There is no authority to try them for
heresy or to turn them out of your society unless they hold certain
scientific ideas. They have no sense of compulsion except to find and
accept that which they discover to be true. The one aim of science is
the truth. There is no motive for anything else.
And truth being one, mark you, and they being free to seek for it, and
all of them caring simply for that, they naturally come together,
inevitably come together. So that, without any external power or
orthodox compulsion, the scientific men of the world are substantially
at one as to all the great principles. They discuss minor matters; but,
when they discuss, they are simply hunting for a deeper truth, not
trying to conquer each other.
Now Unitarians are precisely in this position. The only thing any of us
desire is the truth. We are perfectly free to seek for the truth; and,
the truth being one, we naturally tend towards it, and, tending towards
it, we come together.

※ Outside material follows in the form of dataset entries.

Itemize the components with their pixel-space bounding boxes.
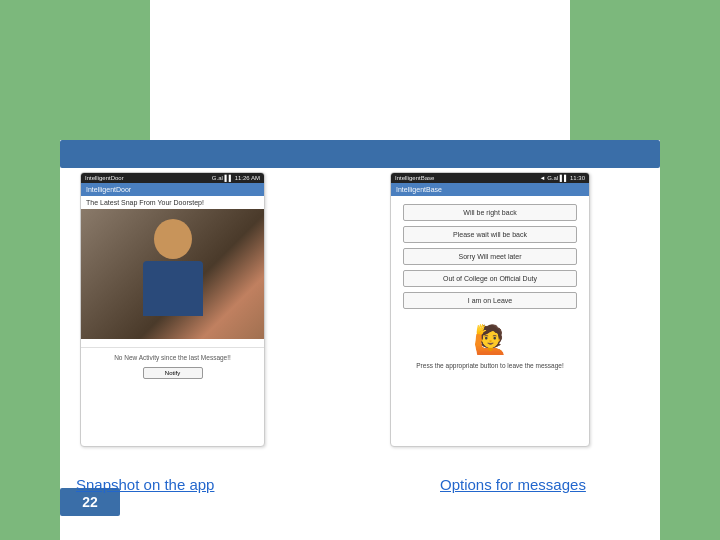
top-left-green (60, 0, 150, 140)
right-app-bar: IntelligentBase (391, 183, 589, 196)
left-app-bar: IntelligentDoor (81, 183, 264, 196)
person-body (143, 261, 203, 316)
press-text: Press the appropriate button to leave th… (391, 360, 589, 371)
snapshot-label: Snapshot on the app (76, 476, 214, 493)
top-right-green (570, 0, 660, 140)
msg-btn-3[interactable]: Sorry Will meet later (403, 248, 577, 265)
message-buttons-container: Will be right back Please wait will be b… (391, 196, 589, 317)
right-app-title: IntelligentBase (396, 186, 442, 193)
person-head (154, 219, 192, 259)
emoji-figure: 🙋 (473, 323, 508, 356)
msg-btn-4[interactable]: Out of College on Official Duty (403, 270, 577, 287)
emoji-area: 🙋 (391, 319, 589, 360)
left-photo-area (81, 209, 264, 339)
msg-btn-5[interactable]: I am on Leave (403, 292, 577, 309)
left-app-name-status: IntelligentDoor (85, 175, 124, 181)
top-white-center (150, 0, 570, 140)
header-bar (60, 140, 660, 168)
right-phone-screenshot: IntelligentBase ◄ G.al ▌▌ 11:30 Intellig… (390, 172, 590, 447)
no-activity-text: No New Activity since the last Message!! (81, 347, 264, 364)
person-silhouette (133, 214, 213, 334)
msg-btn-2[interactable]: Please wait will be back (403, 226, 577, 243)
left-phone-screenshot: IntelligentDoor G.al ▌▌ 11:26 AM Intelli… (80, 172, 265, 447)
right-app-name-status: IntelligentBase (395, 175, 434, 181)
msg-btn-1[interactable]: Will be right back (403, 204, 577, 221)
left-signal-time: G.al ▌▌ 11:26 AM (212, 175, 260, 181)
right-status-bar: IntelligentBase ◄ G.al ▌▌ 11:30 (391, 173, 589, 183)
left-status-bar: IntelligentDoor G.al ▌▌ 11:26 AM (81, 173, 264, 183)
left-notification: The Latest Snap From Your Doorstep! (81, 196, 264, 209)
left-app-title: IntelligentDoor (86, 186, 131, 193)
options-label: Options for messages (440, 476, 586, 493)
left-green-panel (0, 0, 60, 540)
right-signal-time: ◄ G.al ▌▌ 11:30 (540, 175, 585, 181)
notify-button[interactable]: Notify (143, 367, 203, 379)
right-green-panel (660, 0, 720, 540)
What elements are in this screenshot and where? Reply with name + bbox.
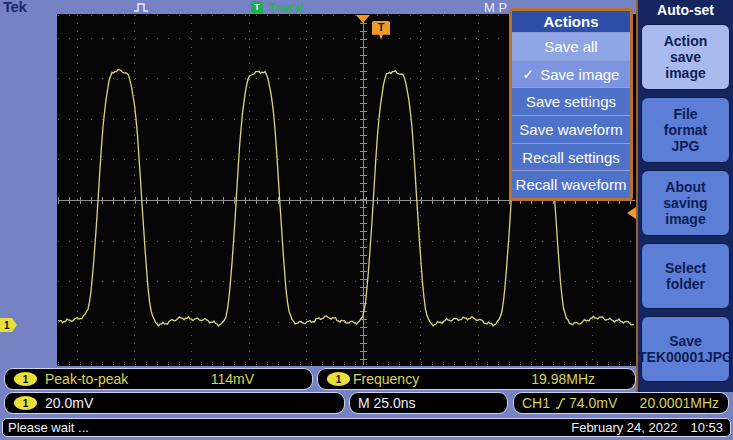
trigger-status: T Trig'd (251, 0, 303, 14)
trigger-status-icon: T (251, 1, 263, 13)
sidebar-title: Auto-set (638, 0, 733, 18)
measurement-name: Peak-to-peak (45, 371, 211, 387)
ch1-scale-value: 20.0mV (45, 395, 93, 411)
softkey-action-save-image[interactable]: Action save image (641, 24, 730, 90)
measurement-value: 19.98MHz (531, 371, 595, 387)
trigger-frequency: 20.0001MHz (640, 395, 719, 411)
menu-item-label: Save waveform (519, 121, 622, 138)
softkey-about-saving-image[interactable]: About saving image (641, 170, 730, 236)
menu-item-recall-settings[interactable]: Recall settings (512, 143, 630, 171)
measurement-frequency: 1 Frequency 19.98MHz (317, 368, 636, 390)
pulse-icon (133, 2, 149, 13)
channel1-ground-marker[interactable]: 1 (0, 318, 17, 332)
measurement-value: 114mV (211, 371, 254, 387)
menu-item-label: Recall settings (522, 149, 620, 166)
channel-badge: 1 (327, 372, 350, 386)
trigger-level-arrow-icon[interactable] (627, 207, 636, 219)
actions-menu: Actions Save all✓Save imageSave settings… (509, 8, 633, 201)
trigger-level: 74.0mV (569, 395, 617, 411)
menu-item-save-all[interactable]: Save all (512, 32, 630, 60)
status-message: Please wait ... (3, 420, 89, 435)
actions-menu-title: Actions (512, 11, 630, 32)
timebase-value: M 25.0ns (358, 395, 416, 411)
check-icon: ✓ (523, 66, 535, 82)
trigger-readout: CH1 74.0mV 20.0001MHz (513, 392, 729, 414)
menu-item-label: Save all (544, 38, 597, 55)
softkey-sidebar: Auto-set Action save imageFile format JP… (636, 0, 733, 392)
ch1-scale-readout: 1 20.0mV (4, 392, 345, 414)
menu-item-save-settings[interactable]: Save settings (512, 87, 630, 115)
channel-badge: 1 (14, 372, 37, 386)
date-label: February 24, 2022 (571, 420, 677, 435)
oscilloscope-screen: Tek T Trig'd M P T 1 Actions Save all✓Sa… (0, 0, 733, 440)
menu-item-label: Save image (540, 66, 619, 83)
horizontal-position-label: M P (484, 0, 507, 15)
menu-item-recall-waveform[interactable]: Recall waveform (512, 170, 630, 198)
softkey-file-format-jpg[interactable]: File format JPG (641, 97, 730, 163)
actions-menu-items: Save all✓Save imageSave settingsSave wav… (512, 32, 630, 198)
softkey-select-folder[interactable]: Select folder (641, 243, 730, 309)
menu-item-label: Recall waveform (516, 176, 627, 193)
measurement-name: Frequency (353, 371, 531, 387)
menu-item-label: Save settings (526, 93, 616, 110)
menu-item-save-image[interactable]: ✓Save image (512, 60, 630, 88)
measurement-peak-to-peak: 1 Peak-to-peak 114mV (4, 368, 313, 390)
menu-item-save-waveform[interactable]: Save waveform (512, 115, 630, 143)
status-footer: Please wait ... February 24, 2022 10:53 (2, 418, 731, 437)
rising-edge-icon (555, 397, 566, 410)
trigger-position-arrow-icon[interactable] (356, 15, 370, 23)
trigger-source: CH1 (522, 395, 550, 411)
tek-logo: Tek (3, 0, 26, 15)
softkey-save-tek00001jpg[interactable]: Save TEK00001JPG (641, 316, 730, 382)
trigger-status-label: Trig'd (268, 0, 303, 15)
time-label: 10:53 (690, 420, 723, 435)
channel-badge: 1 (14, 396, 37, 410)
timebase-readout: M 25.0ns (349, 392, 508, 414)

So there is, as I said, greater unanimity of
opinion in regard to the great essential points among Unitarians than
among any other body in Christendom.
Now, as briefly as I can, I want to analyze what I regard as the
fundamental principles of Unitarianism. I am not going to give you a
creed, I am not going to give you my creed: I am going to give you the
great fundamental principles which characterize and distinguish
Unitarians.
First, liberty, freedom of the individual to think, think as he will or
think as he must; but not liberty for the sake of itself.